The largest rectangular area in the parabola, mathematics is superior!!

2x [(1 36)(x 2) +36 ] = area, 2x is the rectangular length on the axis.

00，-1/36)(x^2) +36>0

So according to 2xy x +y

2x [(1 36)(x 2) +36 ] x +[1 36)(x 2) +36 ].

When x=[(-1 36)(x 2) +36 ], take the equal sign.

First, analyze x=[(-1 36)(x2) +36].

After simplification, there are x 2 + 36 x = 1296

The recipe has (x+18) 2=1296+18 2=1296+324=1620

Solve x+18 = 18 root number 5

x = 18 root numbers 5-18

Because x>0, x=18 root numbers 5-18

So the maximum area = x + [1 36) (x 2) +36 ].

18 root No. 5-18) +1 36) (18 root No. 5-18) 2 + 36 ].

18 (root number 5-1) +1 36) 18 (root number 5-1) 36 ].

18 (root number 5-1) +9 (root number 5-1) 36 ].

18 (root number 5-1) +9) (root number 5-1) (root number 5-1) 2*36*(-9) (root number 5-1) +36

324 (6-2 root number 5) + 81 (56-24 root number 5) -648 (6-2 root number 5) + 1296

1944-648 root number 5 + 4536-1944 root number 5-3888 + 1296 root number 5 + 1296

3888-1296 root No. 5

Because the root number 5 is approximately equal to.

So the above equation is approximately equal to.

I don't know if you've learned the image of the function 3 times.

You solve the equation directly.

1 18)x] x 2 -1296) = 0 and then the image according to the 3rd order function.

The maximum value is determined based on the range of x and the image of the 3rd degree function.

It's definitely not 0 and 36.

This cubic function increases first between 0 and 36, then decreases, and then decreases after 36.

Now all you are asking for is the maximum value of the function x=(0,36).

This method may involve the first derivative, which is the easiest, and I won't do the other way. You said you can't use derivatives, but I can't explain it to you.

First, find the first derivative of f(x)=[(-1 18)x] x 2 -1296), obtain a unary quadratic equation, and find the value of x when the unary quadratic equation is equal to 0, and the value of x within (0,36) is the maximum corresponding x value of f(x).

The answer is 72, you see, right? I'll say yes.
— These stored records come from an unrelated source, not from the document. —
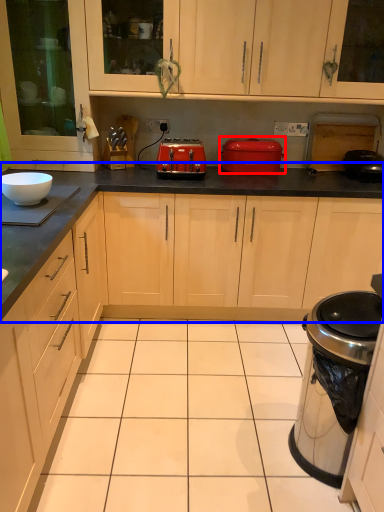 Question: Among these objects, which one is farthest to the camera, kitchen appliance (highlighted by a red box) or countertop (highlighted by a blue box)?

Choices:
 (A) kitchen appliance
 (B) countertop

Answer: (A) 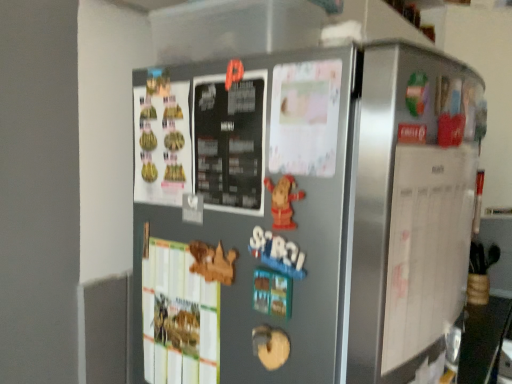 Question: Is satin silver refrigerator at center bigger or smaller than white paper at right?

Choices:
 (A) big
 (B) small

Answer: (A)

Question: From the image's perspective, is satin silver refrigerator at center above or below white paper at right?

Choices:
 (A) below
 (B) above

Answer: (A)

Question: From a real-world perspective, is satin silver refrigerator at center positioned above or below white paper at right?

Choices:
 (A) below
 (B) above

Answer: (A)

Question: Based on their positions, is white paper at right located to the left or right of satin silver refrigerator at center?

Choices:
 (A) right
 (B) left

Answer: (A)

Question: Looking at the image, does white paper at right seem bigger or smaller compared to satin silver refrigerator at center?

Choices:
 (A) big
 (B) small

Answer: (B)

Question: Considering the positions of white paper at right and satin silver refrigerator at center in the image, is white paper at right wider or thinner than satin silver refrigerator at center?

Choices:
 (A) wide
 (B) thin

Answer: (B)

Question: In the image, is white paper at right positioned in front of or behind satin silver refrigerator at center?

Choices:
 (A) front
 (B) behind

Answer: (B) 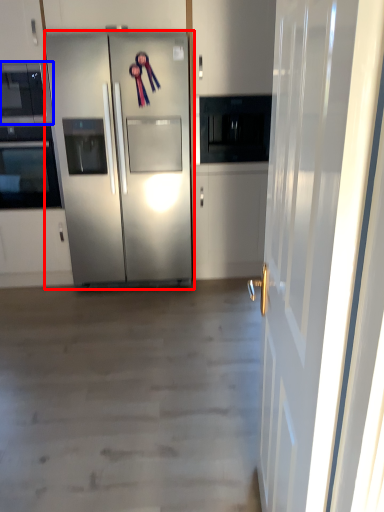 Question: Among these objects, which one is farthest to the camera, refrigerator (highlighted by a red box) or microwave oven (highlighted by a blue box)?

Choices:
 (A) refrigerator
 (B) microwave oven

Answer: (B) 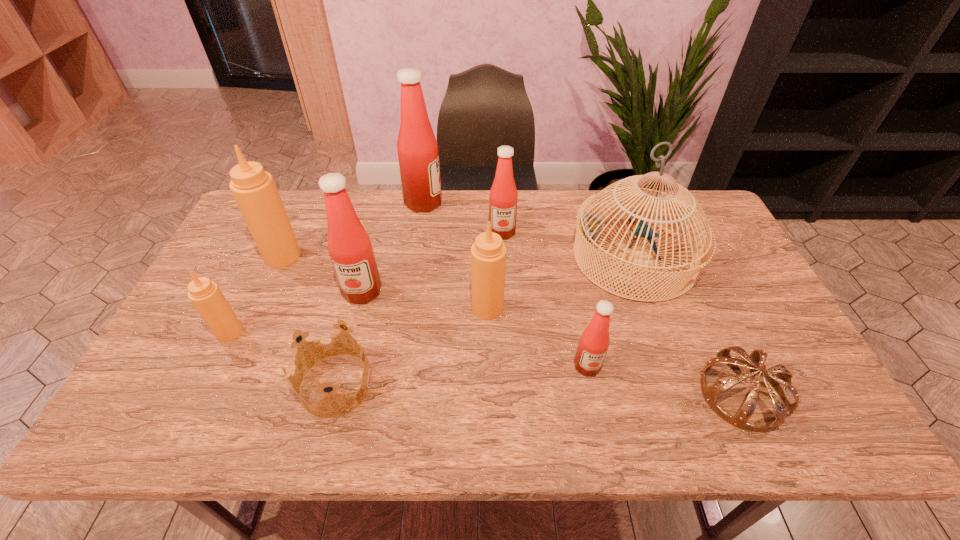 You are a GUI agent. You are given a task and a screenshot of the screen. Output one action in this format:
    pyautogui.click(x=<x>, y=<y>)
    Task: Click on the tallest condiment
    This screenshot has width=960, height=540.
    Given the screenshot: What is the action you would take?
    pyautogui.click(x=417, y=148)

The image size is (960, 540). What are the coordinates of `the farthest object` in the screenshot? It's located at (417, 148).

You are a GUI agent. You are given a task and a screenshot of the screen. Output one action in this format:
    pyautogui.click(x=<x>, y=<y>)
    Task: Click on the biggest tan condiment
    
    Given the screenshot: What is the action you would take?
    pyautogui.click(x=255, y=192)

You are a GUI agent. You are given a task and a screenshot of the screen. Output one action in this format:
    pyautogui.click(x=<x>, y=<y>)
    Task: Click on the farthest tan condiment
    
    Given the screenshot: What is the action you would take?
    pyautogui.click(x=255, y=192)

The height and width of the screenshot is (540, 960). Find the location of `the third condiment from left to right`. the third condiment from left to right is located at coordinates (349, 246).

This screenshot has width=960, height=540. I want to click on the leftmost red condiment, so click(x=349, y=246).

Locate an element on the screen. This screenshot has height=540, width=960. birdcage is located at coordinates (x=589, y=228).

Where is `the second nearest tan condiment`? This screenshot has width=960, height=540. the second nearest tan condiment is located at coordinates (488, 253).

I want to click on the rightmost tan condiment, so click(x=488, y=253).

At what (x,y) coordinates should I click in order to perform the action: click on the third nearest red condiment. Please return your answer as a coordinate pair (x, y). Looking at the image, I should click on (503, 196). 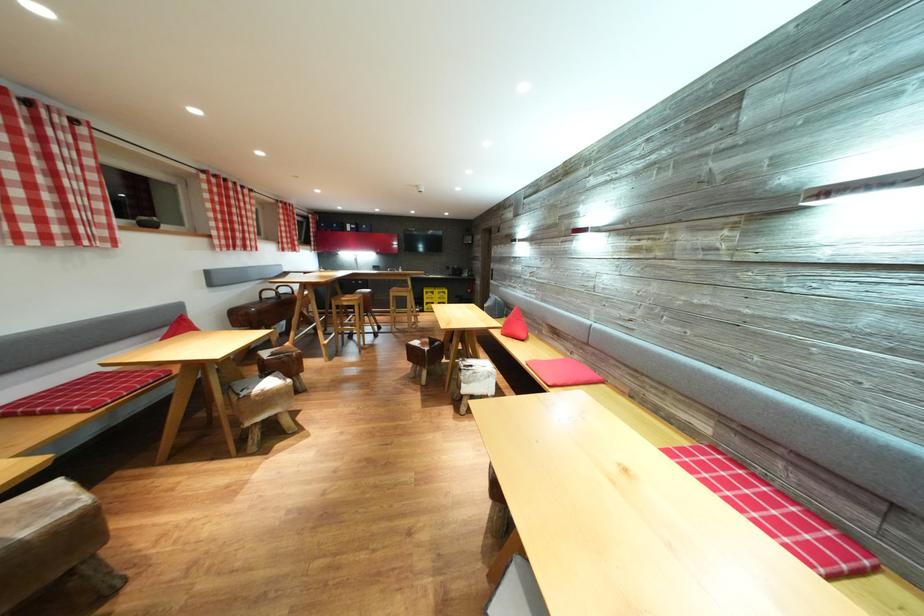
The area formed by the parabolic translation can be solved using the piecewise function method, where the total area of all segments can be obtained by adding the area of all segments according to the area formula of each small segment (rectangle area divided by 2, triangle area).

For example, if a parabola consists of a positive axial spike on the x-axis and a negative half-axis, and the parabola functions as y=ax2, then the area formula is:

area = 1/3ax3 + b/2ax2 + cx。

where a, b, and c are the x-coordinates of the parabola at the intersection of the positive and semi-axes of the x-axis, the negative semi-axis of the x-axis, and the intersection of the parabola.